William z kolei wpatrywał się zszokowany w swojego ojca i nie wiedział jak powinien zareagować na to co szatyn powiedział. Śmiać się czy płakać?

 - S-słucham? Czy ty właśnie robisz mi awanturę, ponieważ nie jestem gejem? Od kiedy to ma dla ciebie takie znaczenie?

 - Nie podoba mi się to – odparł – Zawsze chciałem, abyś miał chłopaka, a nie dziewczynę.

 - Tata zwariował prawda? – Will przeniósł wzrok na Harry’ego, który stał za swoim mężem.

 - William, chcę abyś z nią zerwał!

 - Louis co ty mówisz? – oburzył się loczek.

 - Co? Nie będziesz mi mówił co mam robić – nastolatek był coraz bardziej wściekły – Kocham Rose i nie mam zamiaru z nią zrywać. W ogóle cię nie rozumiem, jak możesz mi to robić, zwłaszcza, że też byłeś w takiej sytuacji – wykrzyknął i wyszedł z kuchni. Ruszył po schodach na piętro.

 - William Harry Styles, nie skończyłem z tobą rozmawiać! Wracaj tu! – krzyczał szatyn idąc za synem, ale odpowiedział mu jedynie trzask drzwi.

 - Louis, musimy porozmawiać – obok niego pojawił się loczek.

 - Nie teraz Harry – odpowiedział, chcąc również wejść na schody, ale powstrzymał go mąż, który chwycił jego nadgarstek.

 - Teraz! – pociągnął szatyna i udali się do salonu, gdzie usiedli na kanapie – Teraz Louis, zanim bardziej namieszasz – powiedział stanowczo.

 - O co chodzi Hazz? – spojrzał na niego ponaglająco.

 - Louis, co ty wyrabiasz?

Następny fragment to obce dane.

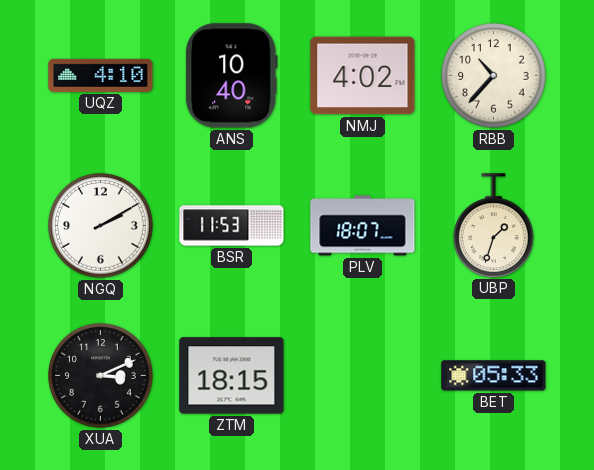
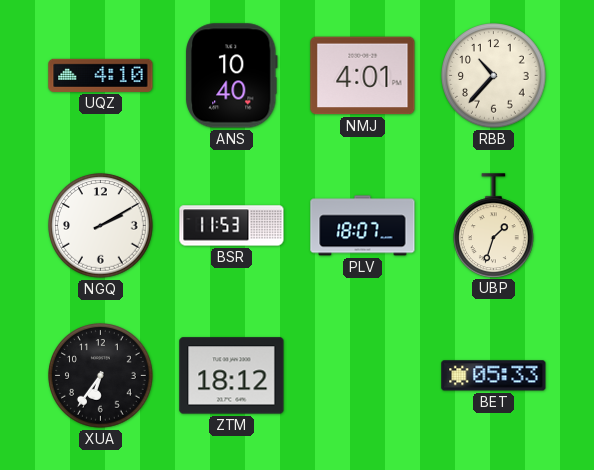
NMJ: 4:02 -> 4:01
XUA: 3:11 -> 6:36
ZTM: 18:15 -> 18:12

Czy ty słyszysz co mówisz?

 - O co ci chodzi?

 - Jestem w stanie zrozumieć, że myślałeś, że nasz syn będzie gejem, ale twoje zachowanie to przesada. Jak mogłeś mu tak powiedzieć? Ty, który również z powodu swojej orientacji miałeś piekło w domu.

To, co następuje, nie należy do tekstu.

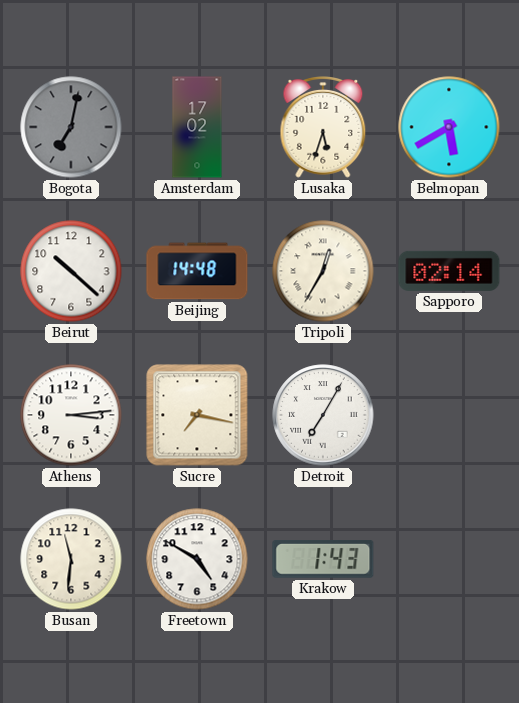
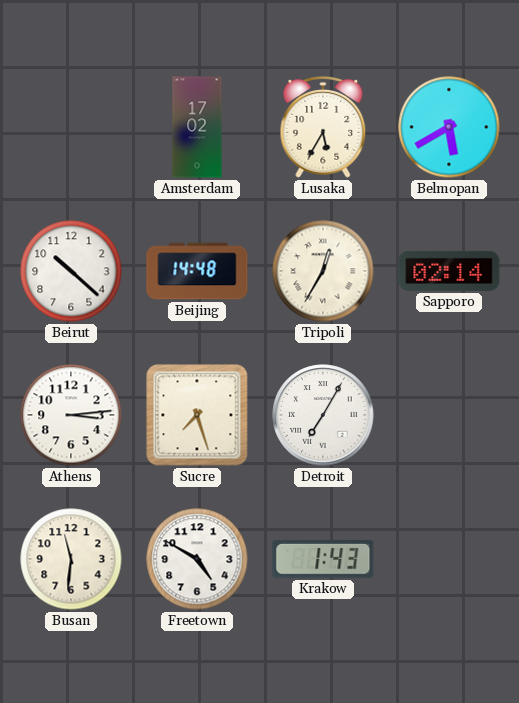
Bogota: 7:02 -> none
Lusaka: 5:33 -> 5:35
Sucre: 7:17 -> 7:27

 - J-ja – Louis wpatrywał się lekko zszokowany w męża i sprawiał wrażenie, jakby właśnie zaczynał rozumieć co zrobił.

 - Louis na pewno pamiętasz jak twoim rodzicom również nie podobało się, że masz inną orientacją. Pamiętasz jak chcieli, abyś się ze mną rozstał, a kiedy się nie zgodziłeś zerwali z tobą kontakt. Do dziś pamiętam jak bardzo byłeś rozbity i ile nocy przepłakałeś. Tak wiedziałem o tym – dodał widząc zaskoczenie na twarzy niebieskookiego - Chcesz, aby to samo się teraz wydarzyło z Willem. Chcesz stracić kontakt z własnym synem?

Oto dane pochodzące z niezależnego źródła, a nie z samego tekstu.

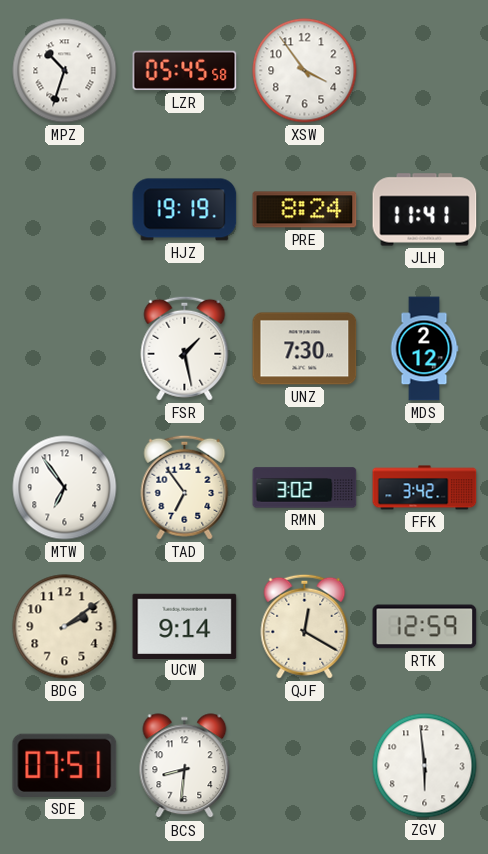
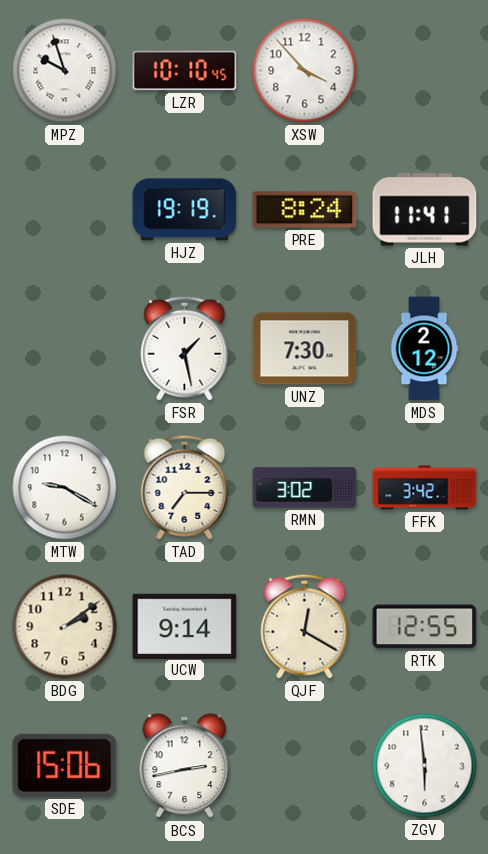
MPZ: 10:33 -> 9:57
LZR: 05:45 -> 10:10
XSW: 3:54 -> 3:53
MTW: 6:54 -> 9:20
TAD: 6:54 -> 7:15
RTK: 12:59 -> 12:55
SDE: 07:51 -> 15:06
BCS: 8:31 -> 2:43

 - Nie – wychrypiał. Jego oczy były zaszklone, a w gardle pojawiła się gula. Co on narobił? Dlaczego tak się zachował? Przecież to nie ważne czy jego syn jest gejem, czy nie. On i tak go kocha i chce jego szczęścia. Nie ważne czy z dziewczyną czy z chłopakiem – Kocham go i chcę, aby był szczęśliwy.

 - I jest. Rose sprawia, że jest szczęśliwy, to jest najważniejsze, prawda? – szatyn pokiwał głową.

 - Ja nie wiem co mi odbiło. Po prostu odkąd go urodziłem, odkąd dali mi go na ręce, byłem pewny, że tak jak my będzie gejem. Przez te wszystkie lata żyłem z tym przekonaniem. Po prostu, kiedy przyprowadził dziewczynę poczułem się zdezorientowany.

 - W porządku skarbie – pocałował męża w skroń – Najważniejsze, że w końcu zrozumiałeś. Teraz chyba powinieneś porozmawiać z Willem.

 - Tak – pokiwał głową i wstał, odwracając się w kierunku wyjścia z salonu, gdzie stał jego syn.

 - Will – powiedział zaskoczony i ruszył w kierunku chłopaka – Synku, przepraszam za moje zachowanie. Chyba naprawdę coś mi odbiło. Kocham cię, nie obchodzi mnie, że jesteś heteroseksualny i masz dziewczynę. Akceptuję to i cieszę się, że jesteś szczęśliwy.

 - W porządku tato – odpowiedział z uśmiechem – Też cię kocham – pozwolił, aby ciepłe ramiona ojca owinęły się dookoła niego i przyciągnęły do mocnego uścisku.

 - Jeszcze ja – Harry podszedł do nich, przyciągając męża i syna do siebie, a następnie złożył pocałunki na ich policzkach.